(Given records begins)

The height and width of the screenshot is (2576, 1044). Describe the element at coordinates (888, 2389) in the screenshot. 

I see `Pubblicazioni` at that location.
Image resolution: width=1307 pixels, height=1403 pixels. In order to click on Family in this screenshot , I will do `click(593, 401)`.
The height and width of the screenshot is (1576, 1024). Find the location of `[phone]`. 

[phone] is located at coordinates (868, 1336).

(Given records ends)

*Directions for this task*. Each of the records should be written out again, exactly as it reads.

*Exercise response*.
The height and width of the screenshot is (2576, 1044). Describe the element at coordinates (888, 2389) in the screenshot. 

I see `Pubblicazioni` at that location.
Image resolution: width=1307 pixels, height=1403 pixels. In order to click on Family in this screenshot , I will do `click(593, 401)`.
The height and width of the screenshot is (1576, 1024). Find the location of `[phone]`. 

[phone] is located at coordinates (868, 1336).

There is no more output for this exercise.